- _WORK TO COMPLETE_
From the first line of the listing below to the line with "Aperçu de confidentialité", print each line exactly, and nothing more. Leave out the pictures.

[INPUT MATERIAL]

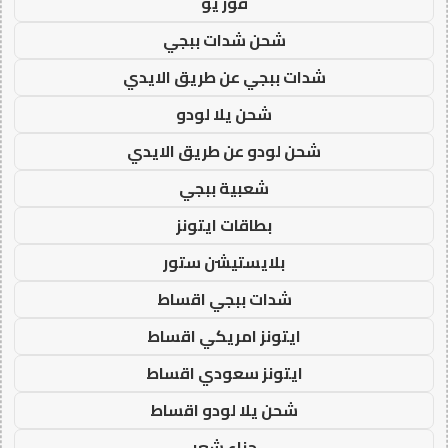
فور يو
شحن شدات ببجي
شدات ببجي عن طريق الايدي
شحن يلا لودو
شحن لودو عن طريق الايدي
شعبية ببجي
بطاقات ايتونز
بلايستيشن ستور
شدات ببجي اقساط
ايتونز امريكي اقساط
ايتونز سعودي اقساط
شحن يلا لودو اقساط
حناء شعر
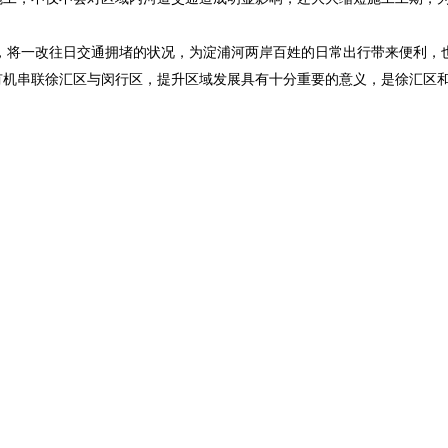
，将一改往日交通拥堵的状况，为淀浦河两岸百姓的日常出行带来便利，也
有机串联徐汇区与闵行区，提升区域发展具有十分重要的意义，是徐汇区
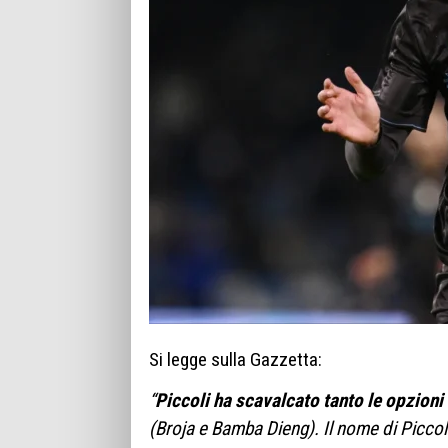
Si legge sulla Gazzetta:
“
Piccoli ha sca­val­cato tanto le opzioni 
(Broja e Bamba Dieng). Il nome di Pic­coli h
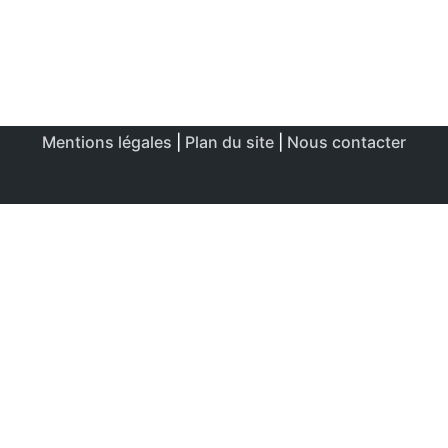
Mentions légales
|
Plan du site
|
Nous contacter
Ce site utilise des cookies afin de permettre une utilisation
et un réglage optimale.
J'accepte
Politique de confidentialité & de cookies
FERMER
Aperçu de confidentialité
Ce site Web utilise des cookies afin d'améliorer votre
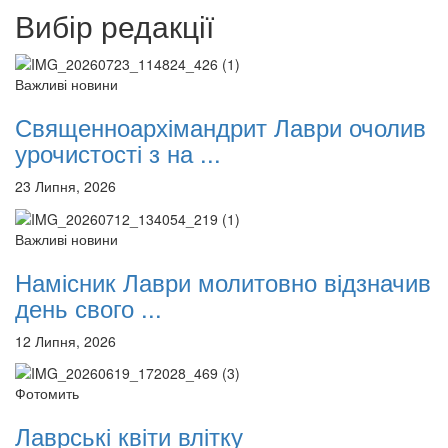
Вибір редакції
Важливі новини
Священноархімандрит Лаври очолив
урочистості з на ...
23 Липня, 2026
Важливі новини
Намісник Лаври молитовно відзначив
день свого ...
12 Липня, 2026
Фотомить
Лаврські квіти влітку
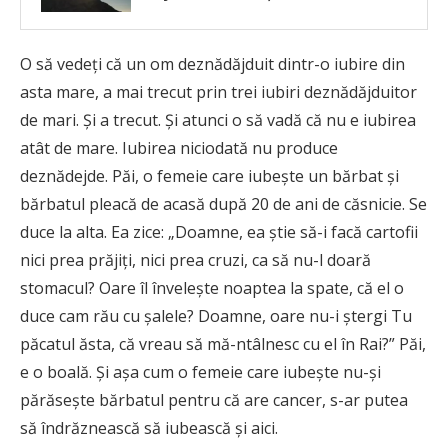
O să vedeţi că un om deznădăjduit dintr-o iubire din
asta mare, a mai trecut prin trei iubiri deznădăjduitor
de mari. Şi a trecut. Şi atunci o să vadă că nu e iubirea
atât de mare. Iubirea niciodată nu produce
deznădejde. Păi, o femeie care iubeşte un bărbat şi
bărbatul pleacă de acasă după 20 de ani de căsnicie. Se
duce la alta. Ea zice: „Doamne, ea ştie să-i facă cartofii
nici prea prăjiţi, nici prea cruzi, ca să nu-l doară
stomacul? Oare îl înveleşte noaptea la spate, că el o
duce cam rău cu şalele? Doamne, oare nu-i ştergi Tu
păcatul ăsta, că vreau să mă-ntâlnesc cu el în Rai?” Păi,
e o boală. Şi aşa cum o femeie care iubeşte nu-şi
părăseşte bărbatul pentru că are cancer, s-ar putea
să îndrăznească să iubească şi aici.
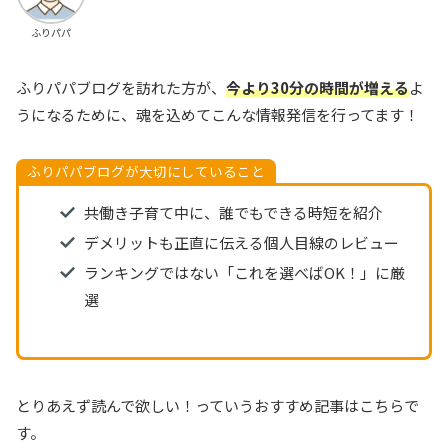
ふりパパ
ふりパパブログを訪れた方が、
今より30分の時間が増える
よ
うになるために、魂を込めてこんな情報発信を行ってます！
ふりパパブログが大切にしていること
共働き子育て中に、誰でもできる時短を紹介
デメリットも正直に伝える個人目線のレビュー
ランキングではない「これを選べばOK！」に厳
選
とりあえず読んで欲しい！っていうおすすめ記事はこちらで
す。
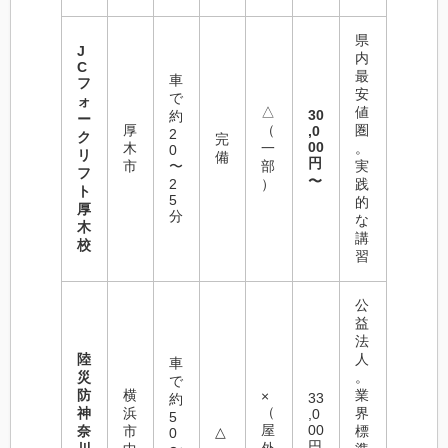
県
J
内
C
最
車
フ
安
で
ォ
△
値
30
約
ー
厚
（
圏
,0
2
ク
完
00
木
一
。
0
リ
備
円
市
〜
部
実
フ
〜
2
）
践
ト
5
的
厚
分
な
木
講
校
習
公
益
法
陸
人
車
災
。
で
防
横
業
×
33
約
（
神
浜
界
,0
5
屋
00
奈
市
標
△
0
円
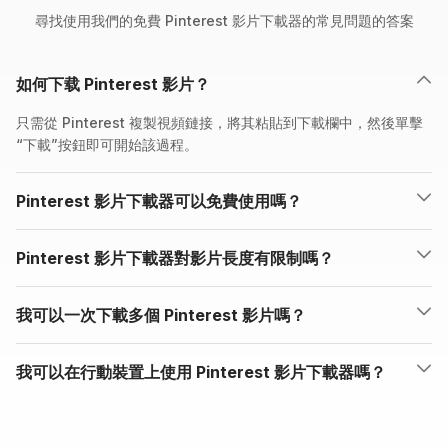
尋找使用我們的免費 Pinterest 影片下載器的常見問題的答案
如何下载 Pinterest 影片？
只需從 Pinterest 複製視頻鏈接，將其粘貼到下載欄中，然後單擊
“下載”按鈕即可開始該過程。
Pinterest 影片下載器可以免費使用嗎？
Pinterest 影片下載器對影片長度有限制嗎？
我可以一次下載多個 Pinterest 影片嗎？
我可以在行動裝置上使用 Pinterest 影片下載器嗎？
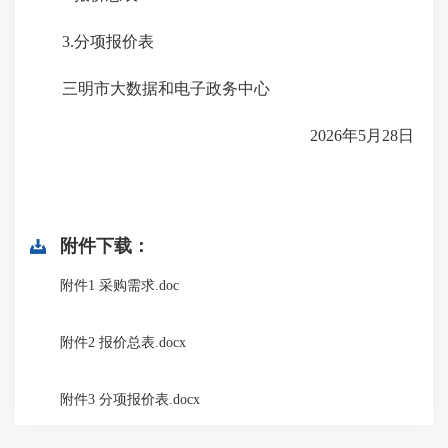
3.分项报价表
三明市大数据和电子政务中心
2026年5月28日
附件下载：
附件1 采购需求.doc
附件2 报价总表.docx
附件3 分项报价表.docx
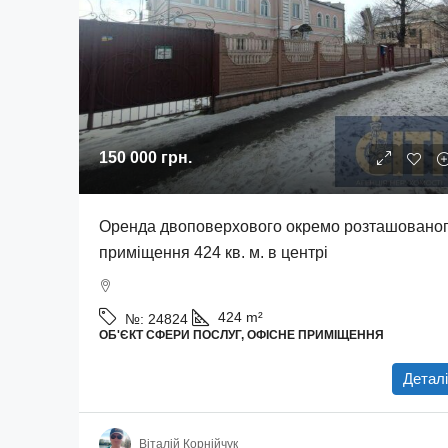
150 000 грн.
Оренда двоповерхового окремо розташовано
приміщення 424 кв. м. в центрі
424
m²
№:
24824
ОБ'ЄКТ СФЕРИ ПОСЛУГ, ОФІСНЕ ПРИМІЩЕННЯ
Деталі
Віталій Корнійчук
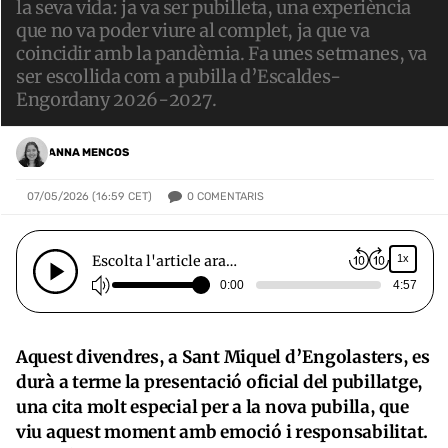
la seva vida: ja va ser pubilleta, una experiència
que no va poder viure al complet, ja que va
coincidir amb la pandèmia. Fa unes setmanes, va
ser escollida com a pubilla d’Escaldes-
Engordany 2026-2027.
ANNA MENCOS
0
COMENTARIS
07/05/2026 (16:59 CET)
Escolta l'article ara…
1x
0:00
4:57
Aquest divendres, a Sant Miquel d’Engolasters, es
durà a terme la presentació oficial del pubillatge,
una cita molt especial per a la nova pubilla, que
viu aquest moment amb emoció i responsabilitat.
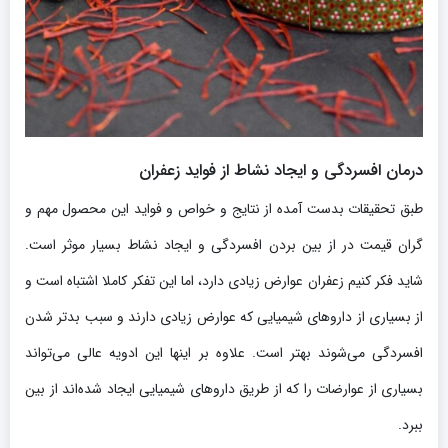
درمان افسردگی و ایجاد نشاط از فواید زعفران
طبق تحقیقات بدست آمده از نتایج و خواص و فواید این محصول مهم و
گران قیمت در از بین بردن افسردگی و ایجاد نشاط بسیار موثر است.
شاید فکر کنیم زعفران عوارض زیادی دارد، اما این تفکر کاملا اشتباه است و
از بسیاری از داروهای شیمیایی که عوارض زیادی دارند و سبب بدتر شدن
افسردگی می‌شوند بهتر است. علاوه بر اینها این ادویه عالی می‌تواند
بسیاری از عوارضات را که از طریق داروهای شیمیایی ایجاد شده‌اند از بین
ببرد.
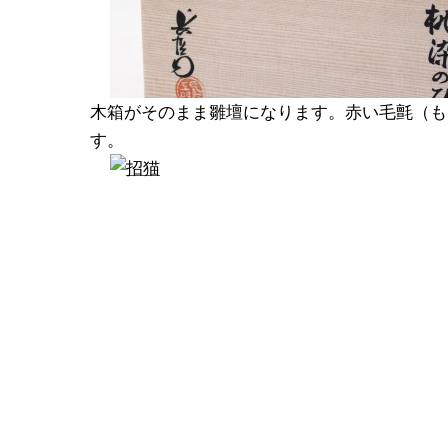
木箱がそのまま雛壇になります。赤い毛氈（も
す。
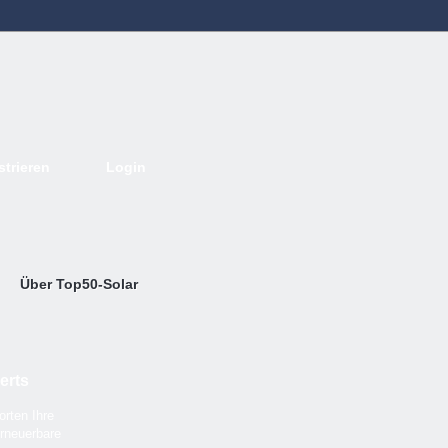
strieren
Login
Deutsch
English
French
Espanol
Italiano
Portugues
Nederlands
Über Top50-Solar
erts
rten Ihre
rneuerbare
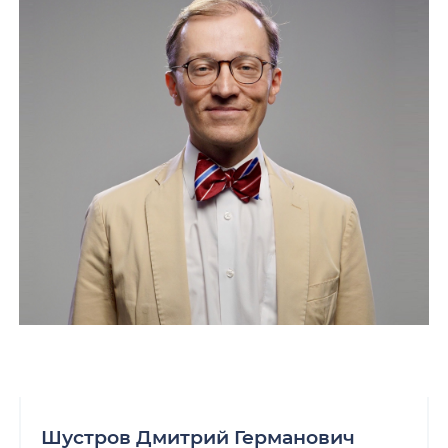
Шустров Дмитрий Германович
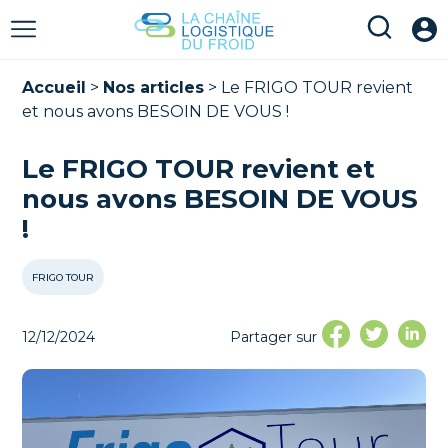
Accueil
>
Nos articles
>
Le FRIGO TOUR revient
et nous avons BESOIN DE VOUS !
Le FRIGO TOUR revient et
nous avons BESOIN DE VOUS
!
FRIGO TOUR
12/12/2024
Partager sur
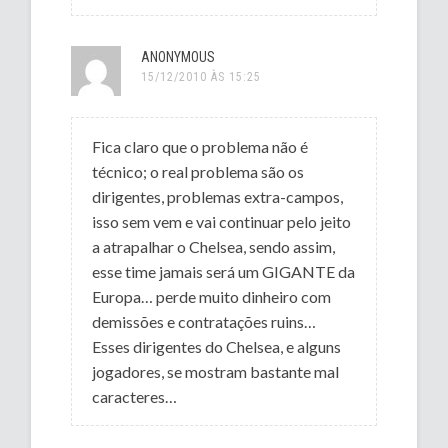
ANONYMOUS
15/12/2010 ÀS 15:25
Fica claro que o problema não é
técnico; o real problema são os
dirigentes, problemas extra-campos,
isso sem vem e vai continuar pelo jeito
a atrapalhar o Chelsea, sendo assim,
esse time jamais será um GIGANTE da
Europa… perde muito dinheiro com
demissões e contratações ruins…
Esses dirigentes do Chelsea, e alguns
jogadores, se mostram bastante mal
caracteres…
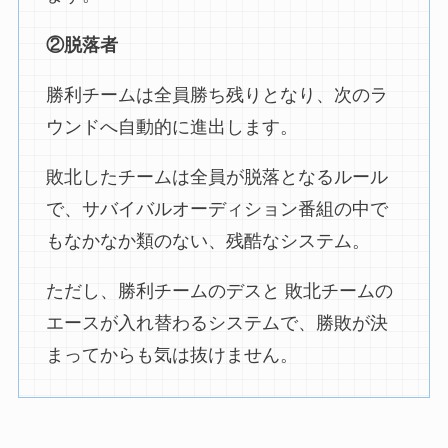
②脱落者
勝利チームは全員勝ち残りとなり、次のラ
ウンドへ自動的に進出します。
敗北したチームは全員が脱落となるルール
で、サバイバルオーディション番組の中で
もなかなか類のない、残酷なシステム。
ただし、勝利チームのデスと 敗北チームの
エースが入れ替わるシステムで、勝敗が決
まってからも気は抜けません。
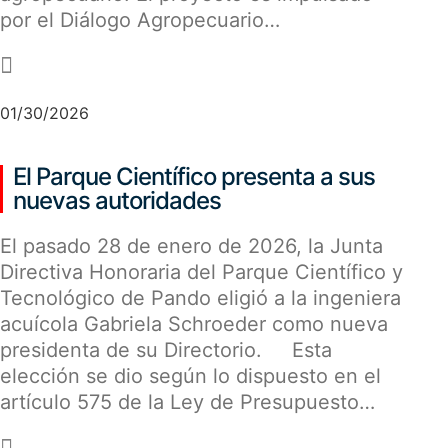
por el Diálogo Agropecuario…
-
01/30/2026
El Parque Científico presenta a sus
nuevas autoridades
El pasado 28 de enero de 2026, la Junta
Directiva Honoraria del Parque Científico y
Tecnológico de Pando eligió a la ingeniera
acuícola Gabriela Schroeder como nueva
presidenta de su Directorio. Esta
elección se dio según lo dispuesto en el
artículo 575 de la Ley de Presupuesto…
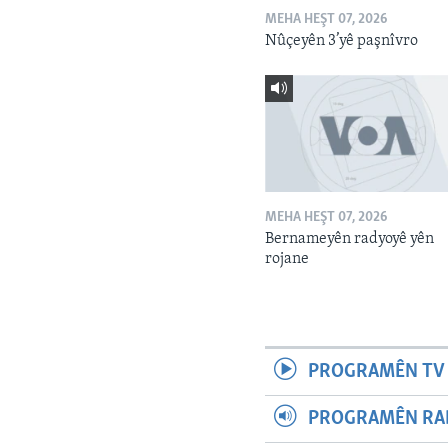
MEHA HEŞT 07, 2026
Nûçeyên 3’yê paşnîvro
MEHA HEŞT 07, 2026
Bernameyên radyoyê yên
rojane
PROGRAMÊN TV 
PROGRAMÊN RAD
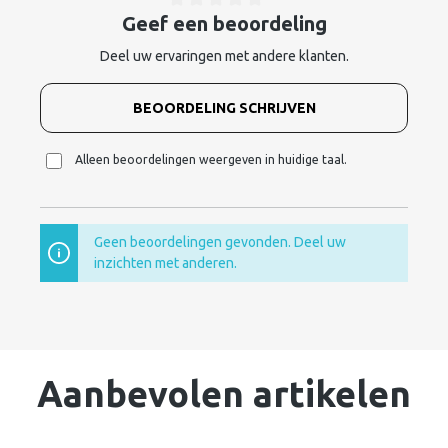
Geef een beoordeling
Deel uw ervaringen met andere klanten.
BEOORDELING SCHRIJVEN
Alleen beoordelingen weergeven in huidige taal.
Geen beoordelingen gevonden. Deel uw
inzichten met anderen.
Aanbevolen artikelen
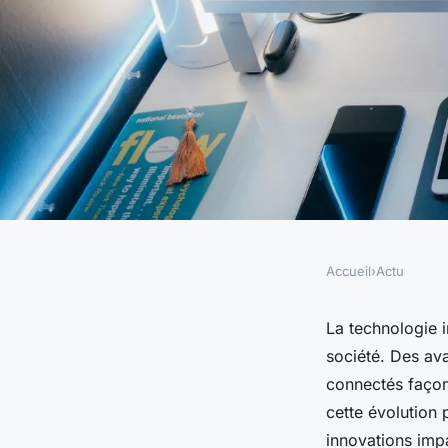
Accueil
›
Actu
ACTU
Comment la technol
La technologie i
société. Des avan
transforme la sociét
connectés façon
cette évolution
pouvez pas ignorer
innovations impa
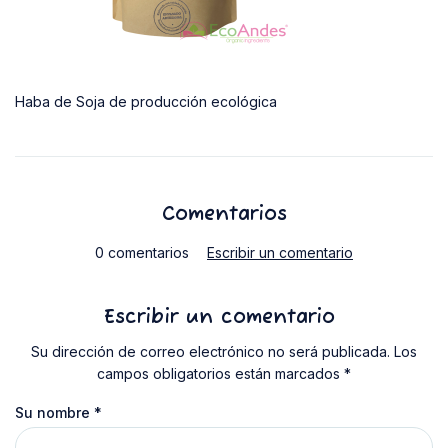
Haba de Soja de producción ecológica
Comentarios
0 comentarios
Escribir un comentario
Escribir un comentario
Su dirección de correo electrónico no será publicada. Los
campos obligatorios están marcados *
Su nombre
*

[/INPUT MATERIAL]

- _OUTPUT OF THE TASK_
فور يو
شحن شدات ببجي
شدات ببجي عن طريق الايدي
شحن يلا لودو
شحن لودو عن طريق الايدي
شعبية ببجي
بطاقات ايتونز
بلايستيشن ستور
شدات ببجي اقساط
ايتونز امريكي اقساط
ايتونز سعودي اقساط
شحن يلا لودو اقساط
حناء شعر
，将一改往日交通拥堵的状况，为淀浦河两岸百姓的日常出行带来便利，也
有机串联徐汇区与闵行区，提升区域发展具有十分重要的意义，是徐汇区
Si legge sulla Gazzetta:
“
Piccoli ha sca­val­cato tanto le opzioni 
(Broja e Bamba Dieng). Il nome di Pic­coli h
Mentions légales
|
Plan du site
|
Nous contacter
Ce site utilise des cookies afin de permettre une utilisation
et un réglage optimale.
J'accepte
Politique de confidentialité & de cookies
FERMER
Aperçu de confidentialité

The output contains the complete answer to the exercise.